Zhang Hui, Ren Ji-Xia, Kang Yan-Li, Bo Peng, Liang Jun-Yu, Ding Lan, Kong Wei-Bao, Zhang Ji
College of Life Science, Northwest Normal University, Lanzhou, Gansu, 730070, PR China; State Key Laboratory of Biotherapy and Cancer Center, West China Hospital, West China Medical School, Sichuan University, Chengdu, Sichuan, 610041, PR China.
State Key Laboratory of Biotherapy and Cancer Center, West China Hospital, West China Medical School, Sichuan University, Chengdu, Sichuan, 610041, PR China; College of Life Science, Liaocheng University, Liaocheng, Shandong, 252059, PR China.
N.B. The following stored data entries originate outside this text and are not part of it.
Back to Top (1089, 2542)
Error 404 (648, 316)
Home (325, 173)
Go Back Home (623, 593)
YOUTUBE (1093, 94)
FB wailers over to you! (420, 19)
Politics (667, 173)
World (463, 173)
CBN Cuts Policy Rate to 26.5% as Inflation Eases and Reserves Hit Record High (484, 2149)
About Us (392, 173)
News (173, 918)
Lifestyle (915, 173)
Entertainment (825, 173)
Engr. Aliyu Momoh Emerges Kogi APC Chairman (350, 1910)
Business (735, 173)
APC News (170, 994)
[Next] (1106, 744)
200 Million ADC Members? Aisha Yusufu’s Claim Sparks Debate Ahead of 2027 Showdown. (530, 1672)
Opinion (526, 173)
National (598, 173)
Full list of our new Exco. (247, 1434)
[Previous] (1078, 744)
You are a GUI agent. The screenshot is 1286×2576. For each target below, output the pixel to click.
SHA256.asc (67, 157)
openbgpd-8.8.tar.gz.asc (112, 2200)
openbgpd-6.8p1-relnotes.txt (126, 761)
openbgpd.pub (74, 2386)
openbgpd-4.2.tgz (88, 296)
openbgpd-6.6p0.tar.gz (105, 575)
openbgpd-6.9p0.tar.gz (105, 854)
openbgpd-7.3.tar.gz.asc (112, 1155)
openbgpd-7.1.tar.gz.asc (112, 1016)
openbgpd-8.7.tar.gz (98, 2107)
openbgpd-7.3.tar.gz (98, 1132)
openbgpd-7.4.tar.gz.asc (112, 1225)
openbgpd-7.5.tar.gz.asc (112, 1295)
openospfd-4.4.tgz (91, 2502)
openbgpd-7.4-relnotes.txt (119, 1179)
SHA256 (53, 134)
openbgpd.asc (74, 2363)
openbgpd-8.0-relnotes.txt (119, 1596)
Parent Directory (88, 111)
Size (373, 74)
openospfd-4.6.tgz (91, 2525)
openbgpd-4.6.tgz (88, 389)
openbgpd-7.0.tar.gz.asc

Reprod Toxicol. 2017 Aug;71:8-15. doi: 10.1016/j.reprotox.2017.04.005. Epub 2017 Apr 18.
Toxicological testing associated with developmental toxicity endpoints are very expensive, time consuming and labor intensive. Thus, developing alternative approaches for developmental toxicity testing is an important and urgent task in the drug development filed. In this investigation, the naïve Bayes classifier was applied to develop a novel prediction model for developmental toxicity. The established prediction model was evaluated by the internal 5-fold cross validation and external test set. The overall prediction results for the internal 5-fold cross validation of the training set and external test set were 96.6% and 82.8%, respectively. In addition, four simple descriptors and some representative substructures of developmental toxicants were identified. Thus, we hope the established in silico prediction model could be used as alternative method for toxicological assessment. And these obtained molecular information could afford a deeper understanding on the developmental toxicants, and provide guidance for medicinal chemists working in drug discovery and lead optimization.
与发育毒性终点相关的毒理学测试成本高昂、耗时且劳动强度大。因此,开发发育毒性测试的替代方法是药物开发领域一项重要且紧迫的任务。在本研究中,应用朴素贝叶斯分类器开发了一种新型发育毒性预测模型。通过内部5折交叉验证和外部测试集对所建立的预测模型进行评估。训练集内部5折交叉验证和外部测试集的总体预测结果分别为96.6%和82.8%。此外,还确定了四种简单描述符和一些发育毒物的代表性子结构。因此,我们希望所建立的计算机预测模型可作为毒理学评估的替代方法。并且这些获得的分子信息能够加深对发育毒物的理解,并为从事药物发现和先导优化的药物化学家提供指导。